Exercise prompt -
Return verbatim the line containing "Grid (1040, 262)" together with all lines that follow it, through the end of the records.

Provided records -

--------------------

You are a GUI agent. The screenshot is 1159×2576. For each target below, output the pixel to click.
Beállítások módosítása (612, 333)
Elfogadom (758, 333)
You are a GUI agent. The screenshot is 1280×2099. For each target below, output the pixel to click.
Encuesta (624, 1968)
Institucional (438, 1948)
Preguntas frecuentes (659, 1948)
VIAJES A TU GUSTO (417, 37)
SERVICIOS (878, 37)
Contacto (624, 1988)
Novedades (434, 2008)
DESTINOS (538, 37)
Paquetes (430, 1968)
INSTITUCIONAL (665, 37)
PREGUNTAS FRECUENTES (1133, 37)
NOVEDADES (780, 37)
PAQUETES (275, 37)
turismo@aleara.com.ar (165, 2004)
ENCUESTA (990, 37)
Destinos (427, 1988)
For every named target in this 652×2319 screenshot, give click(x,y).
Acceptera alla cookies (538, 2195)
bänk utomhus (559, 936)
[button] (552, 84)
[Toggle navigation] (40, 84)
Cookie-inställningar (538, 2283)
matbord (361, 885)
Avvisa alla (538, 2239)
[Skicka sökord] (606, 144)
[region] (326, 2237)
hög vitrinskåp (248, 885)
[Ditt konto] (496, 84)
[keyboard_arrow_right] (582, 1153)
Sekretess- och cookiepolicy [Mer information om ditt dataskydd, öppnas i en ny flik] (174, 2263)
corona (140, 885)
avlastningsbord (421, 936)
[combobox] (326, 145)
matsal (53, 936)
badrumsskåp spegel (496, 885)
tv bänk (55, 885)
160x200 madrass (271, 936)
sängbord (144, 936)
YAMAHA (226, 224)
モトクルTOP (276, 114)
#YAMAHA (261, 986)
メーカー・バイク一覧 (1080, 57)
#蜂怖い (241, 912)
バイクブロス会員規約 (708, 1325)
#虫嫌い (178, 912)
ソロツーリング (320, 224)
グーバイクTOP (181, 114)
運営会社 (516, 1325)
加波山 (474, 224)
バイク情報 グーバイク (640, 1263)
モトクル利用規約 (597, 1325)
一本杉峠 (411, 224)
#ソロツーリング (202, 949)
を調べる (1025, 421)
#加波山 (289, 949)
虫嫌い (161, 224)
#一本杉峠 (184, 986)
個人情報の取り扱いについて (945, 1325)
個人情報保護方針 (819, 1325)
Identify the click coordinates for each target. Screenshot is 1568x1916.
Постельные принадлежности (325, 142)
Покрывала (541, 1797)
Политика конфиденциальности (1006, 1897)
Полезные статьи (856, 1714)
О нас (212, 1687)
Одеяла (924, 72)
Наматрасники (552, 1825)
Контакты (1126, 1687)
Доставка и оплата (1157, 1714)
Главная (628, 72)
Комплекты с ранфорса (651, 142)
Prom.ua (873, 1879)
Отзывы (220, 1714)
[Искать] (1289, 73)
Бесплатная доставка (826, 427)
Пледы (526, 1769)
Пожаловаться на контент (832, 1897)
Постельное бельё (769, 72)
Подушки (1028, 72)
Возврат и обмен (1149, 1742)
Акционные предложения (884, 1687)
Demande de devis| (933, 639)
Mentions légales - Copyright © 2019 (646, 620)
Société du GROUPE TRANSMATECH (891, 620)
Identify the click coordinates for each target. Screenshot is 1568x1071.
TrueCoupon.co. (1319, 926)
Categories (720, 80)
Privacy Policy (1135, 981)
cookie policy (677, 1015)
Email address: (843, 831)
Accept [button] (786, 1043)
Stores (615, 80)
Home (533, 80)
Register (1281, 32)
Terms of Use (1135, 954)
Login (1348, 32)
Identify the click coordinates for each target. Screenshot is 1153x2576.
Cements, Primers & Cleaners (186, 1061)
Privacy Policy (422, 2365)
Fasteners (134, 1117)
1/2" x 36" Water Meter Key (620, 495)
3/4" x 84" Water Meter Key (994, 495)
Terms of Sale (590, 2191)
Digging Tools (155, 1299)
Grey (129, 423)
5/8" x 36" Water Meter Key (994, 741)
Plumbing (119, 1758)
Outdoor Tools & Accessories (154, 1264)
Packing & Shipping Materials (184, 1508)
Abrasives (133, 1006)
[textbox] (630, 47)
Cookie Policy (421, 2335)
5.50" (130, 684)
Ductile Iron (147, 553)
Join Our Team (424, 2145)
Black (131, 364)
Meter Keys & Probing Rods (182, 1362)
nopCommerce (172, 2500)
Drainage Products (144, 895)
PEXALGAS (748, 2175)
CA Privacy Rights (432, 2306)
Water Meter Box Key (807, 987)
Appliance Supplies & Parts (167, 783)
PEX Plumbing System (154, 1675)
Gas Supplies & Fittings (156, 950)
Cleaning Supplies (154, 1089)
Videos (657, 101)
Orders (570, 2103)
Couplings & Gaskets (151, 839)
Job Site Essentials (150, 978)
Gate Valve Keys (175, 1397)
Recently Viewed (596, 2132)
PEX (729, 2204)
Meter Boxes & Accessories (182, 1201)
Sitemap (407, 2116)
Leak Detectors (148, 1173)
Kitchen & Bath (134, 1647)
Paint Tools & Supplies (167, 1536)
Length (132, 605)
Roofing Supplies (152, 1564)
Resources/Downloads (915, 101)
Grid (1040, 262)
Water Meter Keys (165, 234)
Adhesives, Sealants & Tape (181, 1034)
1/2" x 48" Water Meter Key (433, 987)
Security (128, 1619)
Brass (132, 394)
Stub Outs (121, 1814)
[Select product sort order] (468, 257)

--------------------

Written answer -
Grid (1040, 262)
Water Meter Keys (165, 234)
Adhesives, Sealants & Tape (181, 1034)
1/2" x 48" Water Meter Key (433, 987)
Security (128, 1619)
Brass (132, 394)
Stub Outs (121, 1814)
[Select product sort order] (468, 257)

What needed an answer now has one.